The Imperial State Crown
Queen Elizabeth II’s Imperial State Crown is among the jewels kept under lock and key at the Tower of London and visited by tourists.
However, it does get one outing each year when the queen conducts the State Opening of Parliament, an occasion heavily laden with ceremony.
The crown itself gets its own carriage to the House of Lords, where Elizabeth reads the Queen’s Speech, outlining the Government’s legislative program for the year.
The queen rarely speaks publicly about the realities of royal life but did give one typically dry appraisal of the crown to journalist Alastair Bruce.
She told a BBC documentary: “Fortunately, my father and I had about the same sort of shaped head.

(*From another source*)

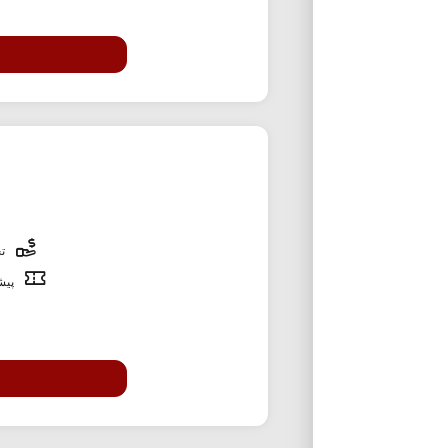
تخ
پیشن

Once you put it on, it stays. It remains itself.”
“You can’t look down to read the speech,” she continued, “you have to take the speech up. Because if you did, your neck would break—it would fall off.”
Kate Middleton’s Sapphire Engagement Ring
When Prince William asked Kate Middleton to be his future queen he used the same diamond and sapphire engagement ring as his father Prince Charles.
Prince Harry inherited the ring but chose to give it to his brother so that their mother Princess Diana could one day symbolically take her place on the throne, through her jewellery.
Former royal butler Paul Burrell told Amazon Prime documentary The Diana Story: “Harry said to him: ‘Wouldn’t it be fitting if she [Kate] had mummy’s ring?’.”
He added: “Then one day that ring will be sat on the throne of England. Harry gave up his precious treasure.”
The St Edward’s Crown
The queen multiple crowns though one of them, the St Edward’s Crown, she has only worn once at her coronation in 1953.
It is the same crown in which Charles II performed his coronation at the same church, Westminster Abbey, in 1661.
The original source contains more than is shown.